### WHAT THE EXERCISE ASKS
Copy every line from the one that holds "Locate an element on the screen. This" to the end of the records below, exactly and with nothing else, but without any pictures.
── GIVEN DATA ──
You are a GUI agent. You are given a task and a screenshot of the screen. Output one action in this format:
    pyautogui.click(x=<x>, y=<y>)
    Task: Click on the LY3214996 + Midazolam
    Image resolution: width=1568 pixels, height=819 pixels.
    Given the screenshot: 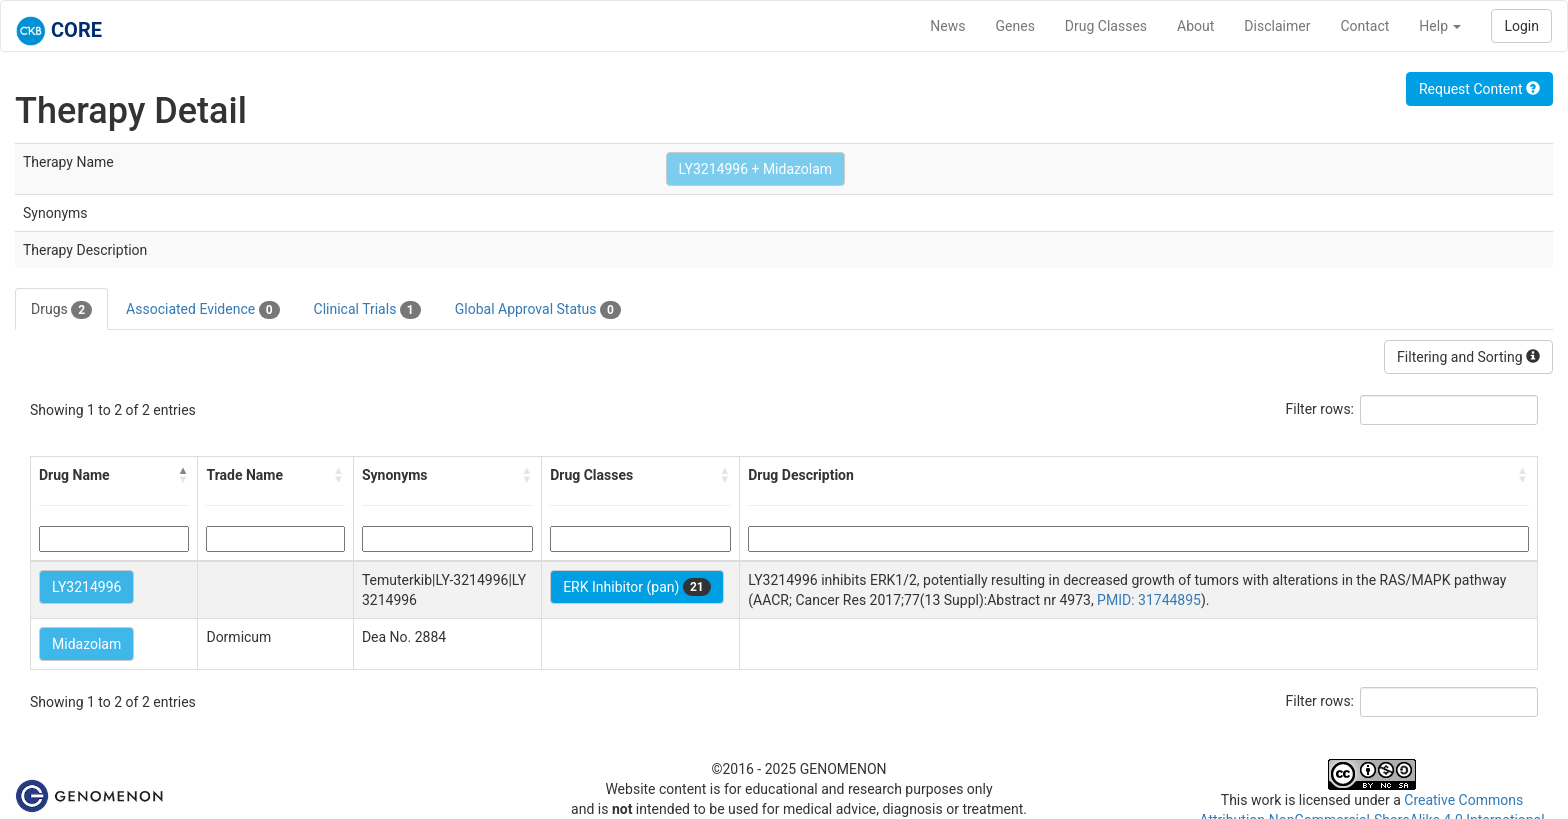 What is the action you would take?
    pyautogui.click(x=756, y=169)
    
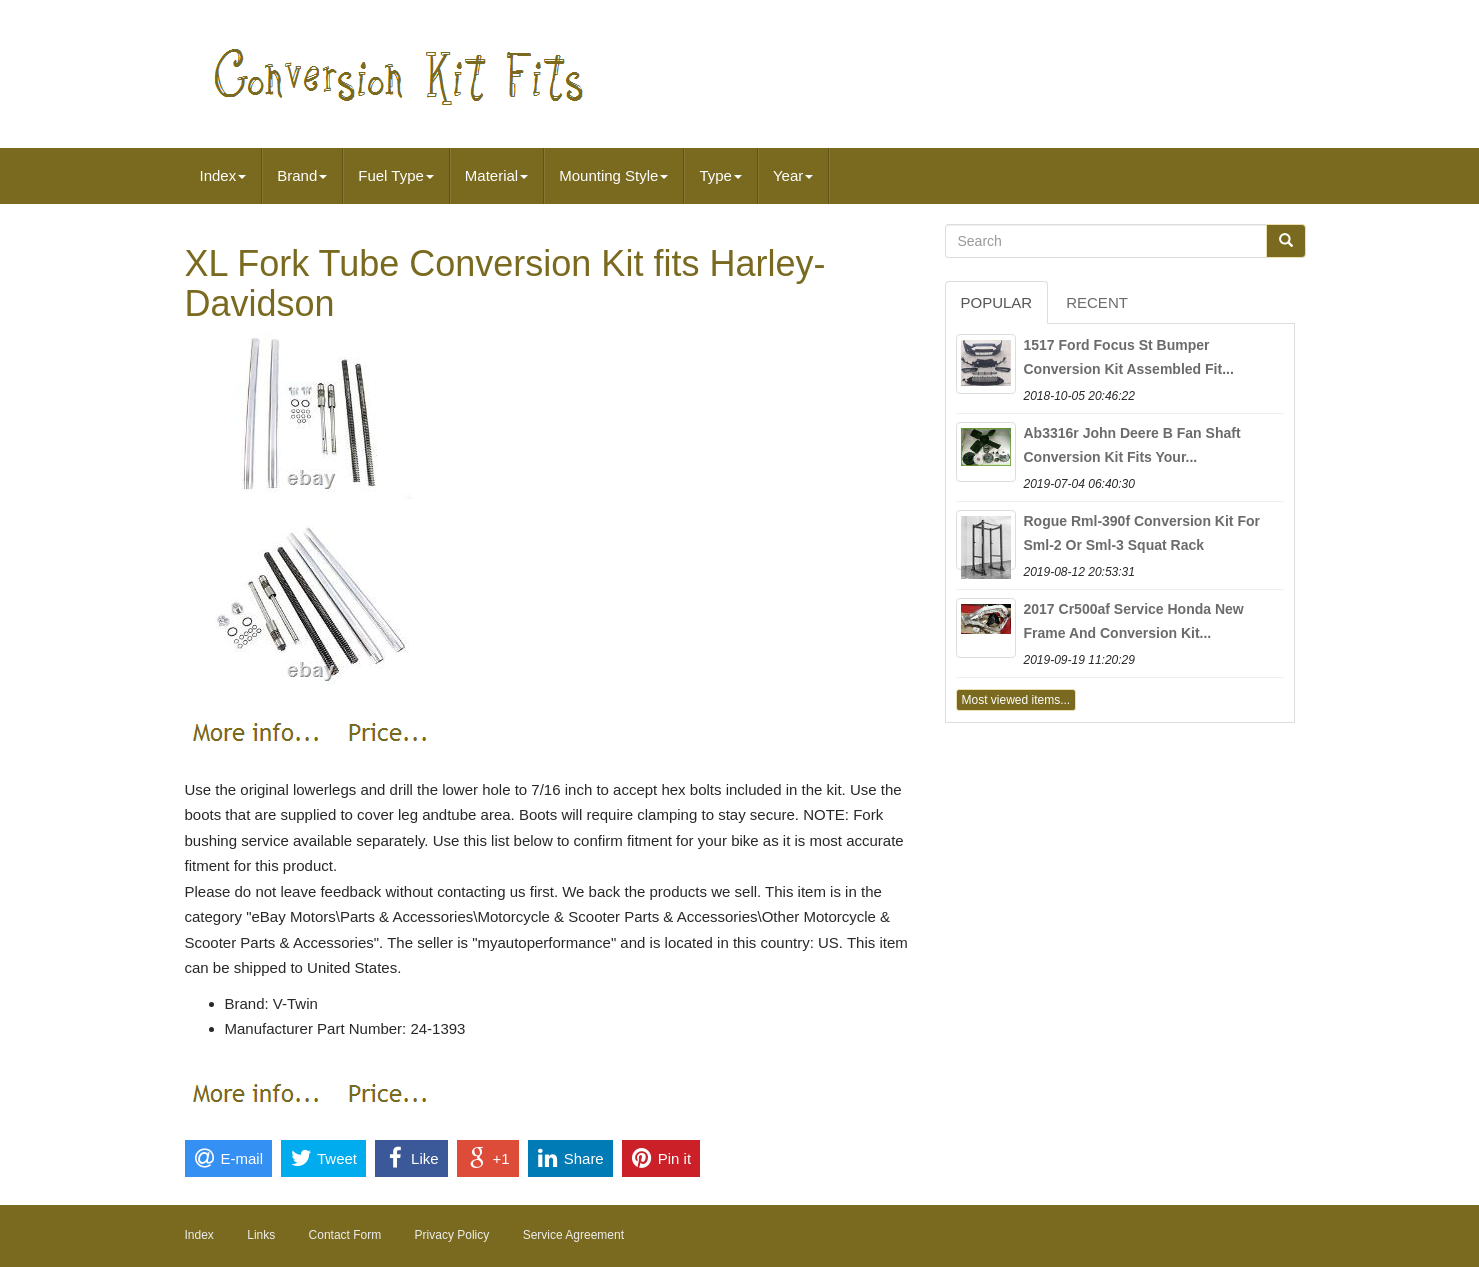 This screenshot has height=1267, width=1479. I want to click on Index, so click(223, 175).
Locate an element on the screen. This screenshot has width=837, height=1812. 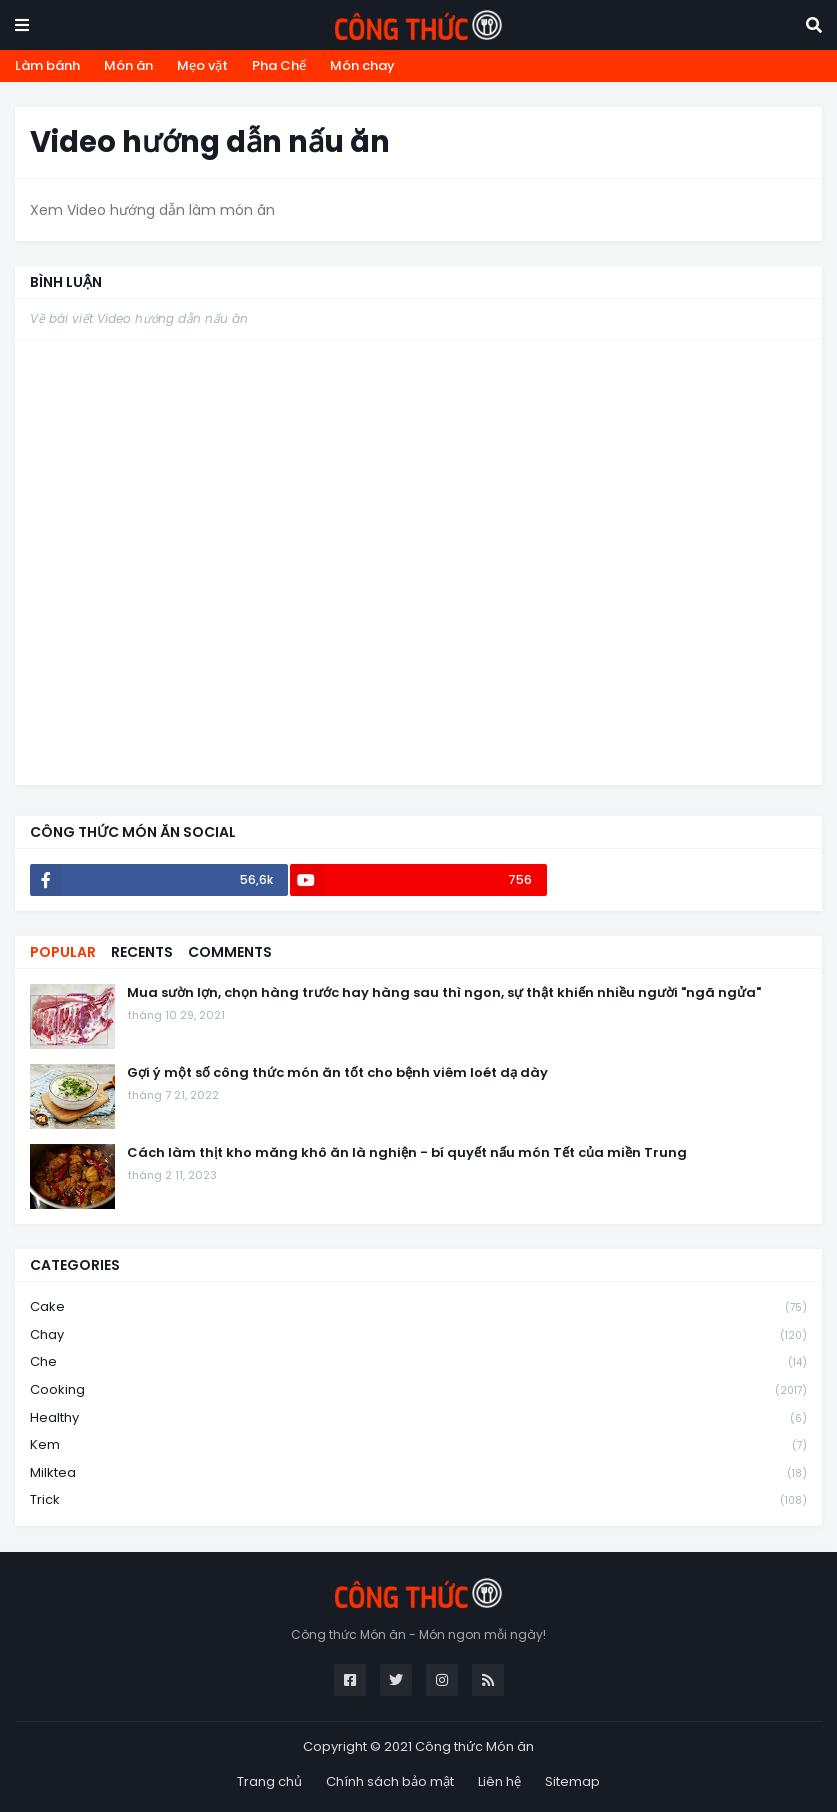
Liên hệ is located at coordinates (499, 1781).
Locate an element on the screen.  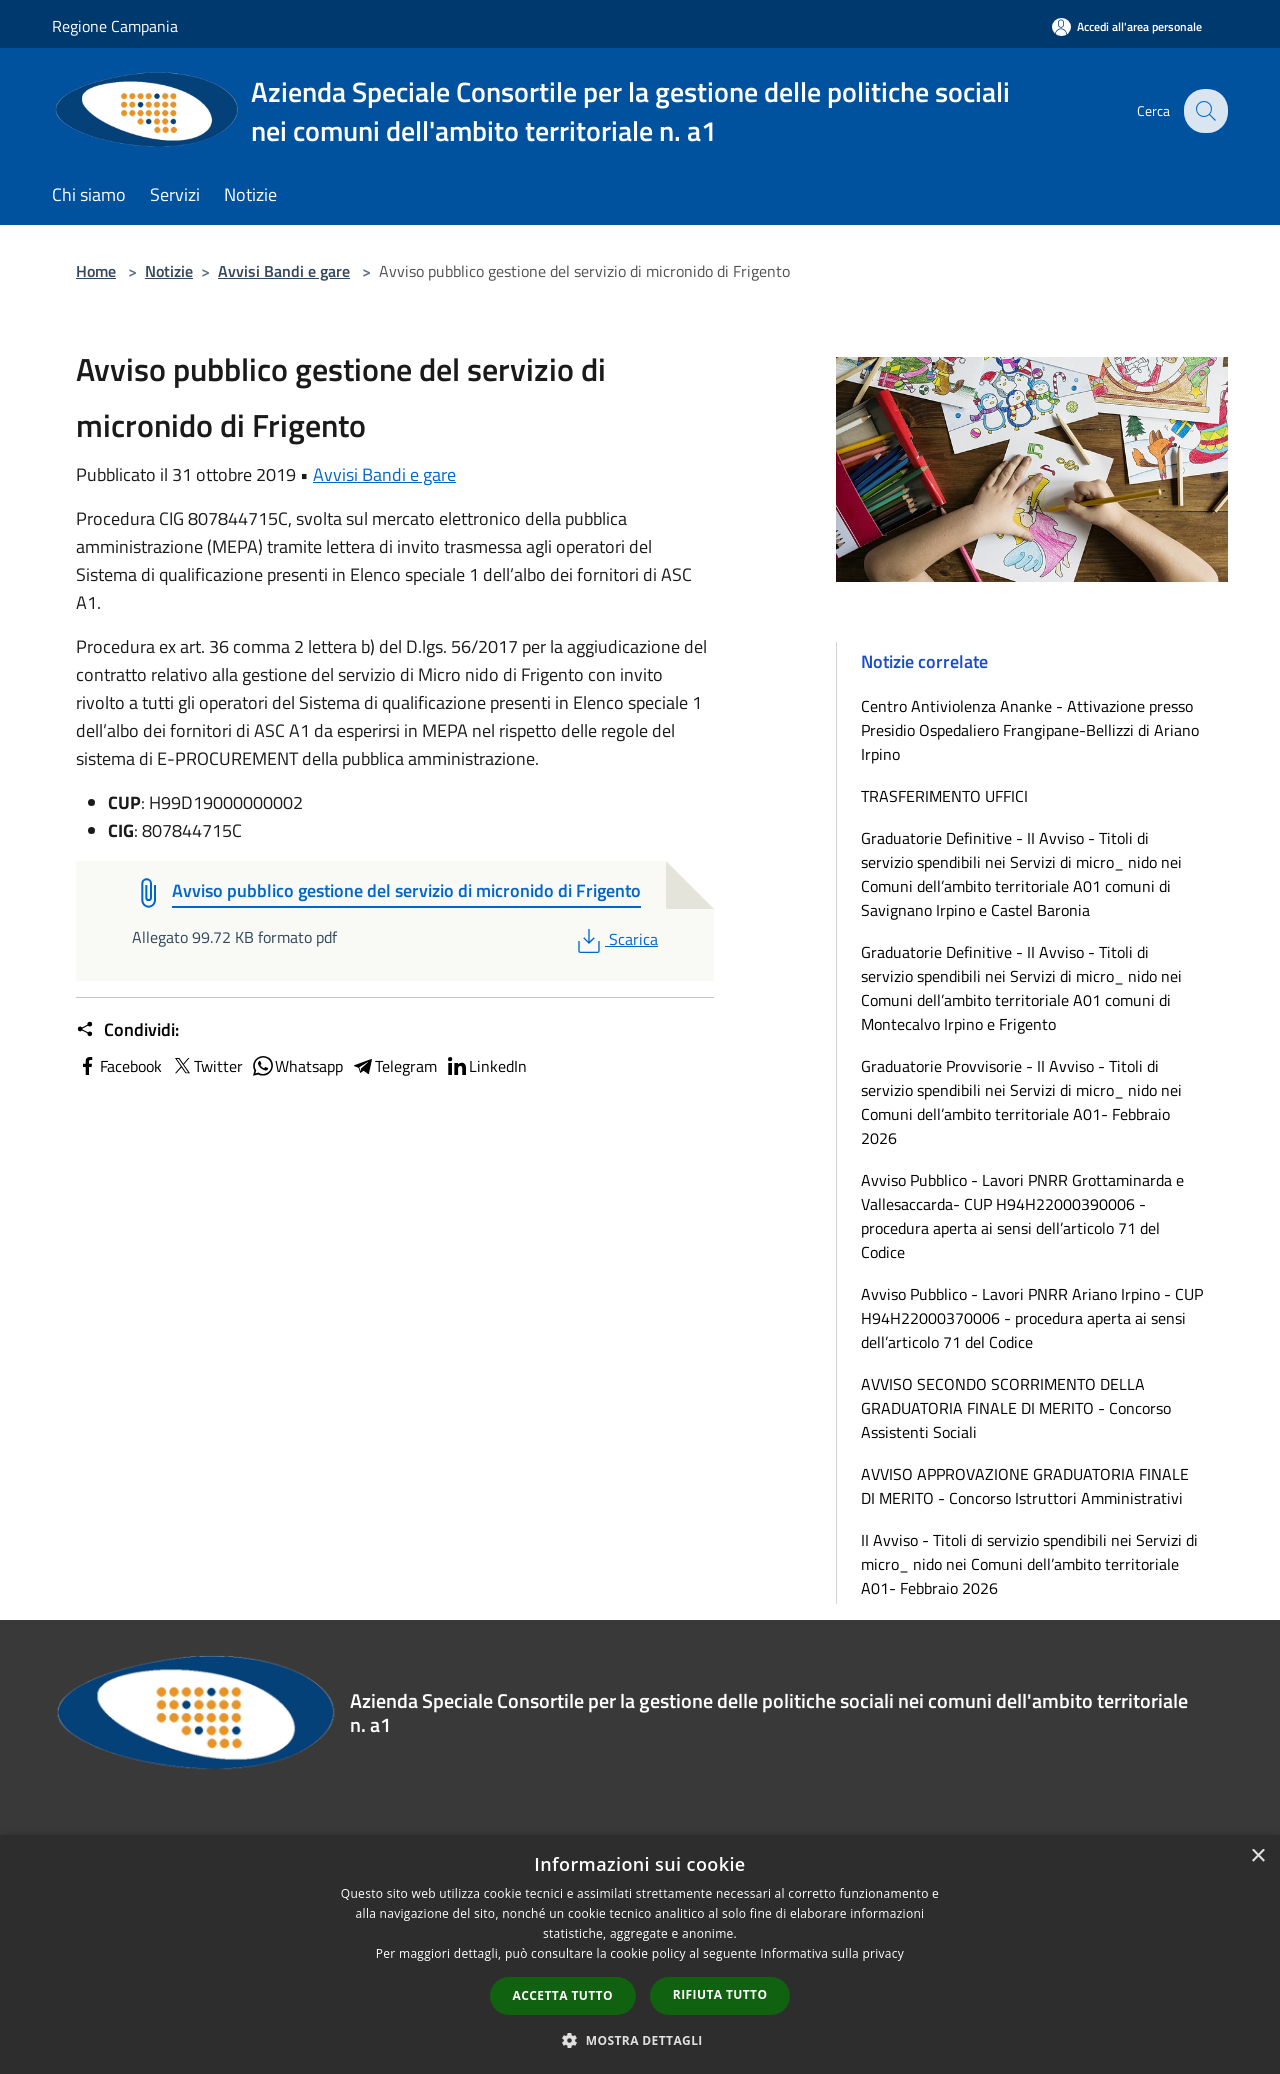
TRASFERIMENTO UFFICI is located at coordinates (944, 796).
───
### ANSWER BOX
Locate an element on the screen. This screenshot has width=837, height=1812. 
Liên hệ is located at coordinates (499, 1781).
Locate an element on the screen.  
TRASFERIMENTO UFFICI is located at coordinates (944, 796).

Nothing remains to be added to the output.